Harcèlement de rue : les agressions en hausse avec les fortes chaleurs

Avec la canicule, de nombreuses femmes subissent des propos et des gestes déplacés dans l'espace public. Le phénomène connaît une augmentation de 30% sur les plateformes de signalement.

Harcèlement de rue : les agressions en hausse avec les fortes chaleurs

Harcèlement de rue : les agressions en hausse avec les fortes chaleurs

La vague de chaleur qui s'abat sur la France entraîne une recrudescence des comportements déplacés à l'encontre des femmes dans les lieux publics. De nombreuses victimes dénoncent des remarques et des gestes inappropriés liés au port de vêtements plus légers.

Des témoignages recueillis sur le terrain illustrent ce phénomène. Une jeune femme raconte s'être fait traiter de "pétasse" pour avoir ignoré un passant. Une autre décrit les commentaires répétés qu'elle subit simplement parce qu'elle porte un short : "Depuis hier, il y a plein d'hommes qui nous arrêtent, juste parce que je suis en short." Son amie confie également recevoir des insultes du type "putes" dans la rue.

Sur les réseaux sociaux, des créatrices de contenu rappellent un message simple : "Oui, Messieurs, le soleil tape fort, mais nos tenues ne sont toujours pas une invitation."

Certaines femmes modifient désormais leur comportement pour éviter ces désagréments. "Je me dis, je ne vais peut-être pas me mettre aussi court, parce que je vais me prendre une remarque ou un regard", témoigne une habitante de Lyon. Une autre explique adapter son itinéraire en fonction des endroits où elle a déjà eu de mauvaises expériences.

Les chiffres confirment cette tendance.
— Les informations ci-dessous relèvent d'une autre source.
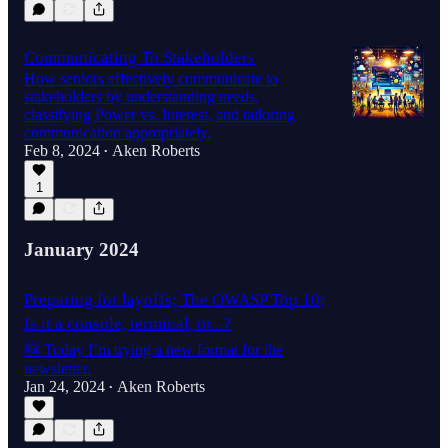
Communicating To Stakeholders
How seniors effectively communicate to
stakeholders by understanding needs,
classifying Power vs. Interest, and tailoring
communication appropriately.
Feb 8, 2024
Aken Roberts
•
1
January 2024
Preparing for layoffs; The OWASP Top 10;
Is it a console, terminal, or...?
🆕 Today I’m trying a new format for the
newsletter.
Jan 24, 2024
Aken Roberts
•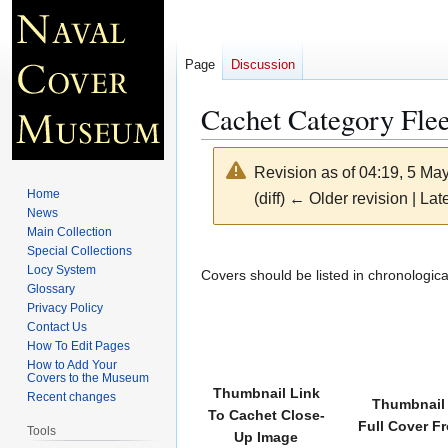
Page
Discussion
Cachet Category Fle
Revision as of 04:19, 5 Ma
Home
(diff) ← Older revision | Late
News
Main Collection
Jump
Jump
Special Collections
Locy System
to
to
Covers should be listed in chronologica
Glossary
navigation
search
Privacy Policy
Contact Us
How To Edit Pages
How to Add Your
Covers to the Museum
Thumbnail Link
Recent changes
Thumbnail 
To Cachet Close-
Full Cover F
Tools
Up Image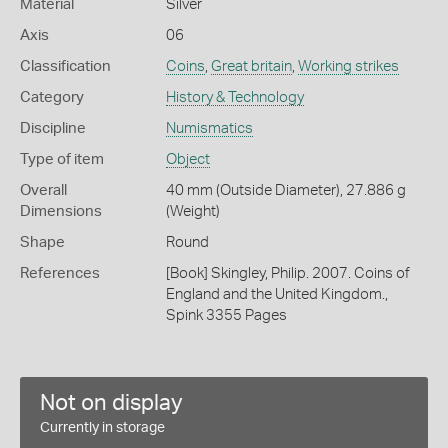
Material
Silver
Axis
06
Classification
Coins
,
Great britain
,
Working strikes
Category
History & Technology
Discipline
Numismatics
Type of item
Object
Overall
40 mm (Outside Diameter), 27.886 g
Dimensions
(Weight)
Shape
Round
References
[Book] Skingley, Philip. 2007. Coins of
England and the United Kingdom.,
Spink 3355 Pages
Not on display
Currently in storage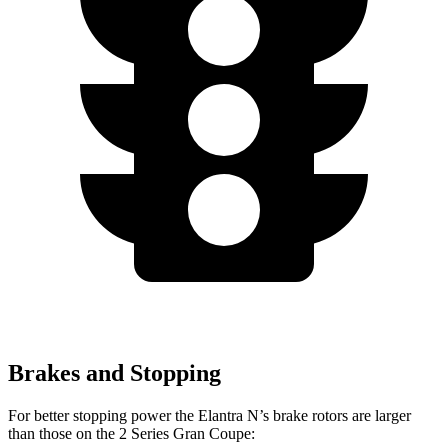
Brakes and Stopping
For better stopping power the Elantra N’s brake rotors are larger
than those on the
2 Series Gran Coupe: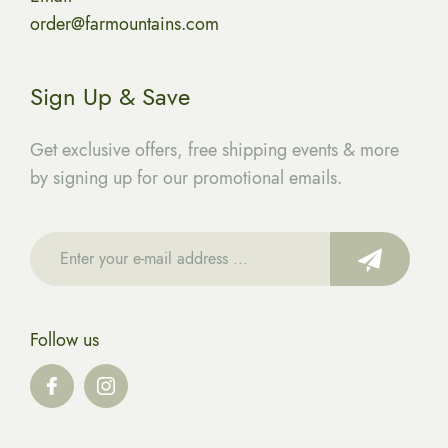
order@farmountains.com
Sign Up & Save
Get exclusive offers, free shipping events & more
by signing up for our promotional emails.
Follow us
Sur une application spécialisée dans le recensement des signalements, le harcèlement de rue a augmenté de 30% depuis le début de l'épisode caniculaire. Les faits rapportés vont de la main posée sur la cuisse à la fessée infligée dans les transports en commun.

Dans l'espace public, le harcèlement recouvre un large spectre : regards insistants, sifflements, compliments déplacés, fait de suivre une personne, menaces, intimidation, exhibitionnisme, contacts physiques ou frottements. Ynaée Benaben, cofondatrice de l'association "En avant Toutes", rappelle que ces comportements constituent des infractions même en l'absence de propos.

Les associations féministes conseillent de filmer les agresseurs et de déposer plainte. Le harcèlement de rue est réprimé par une amende pouvant atteindre 1 500 euros.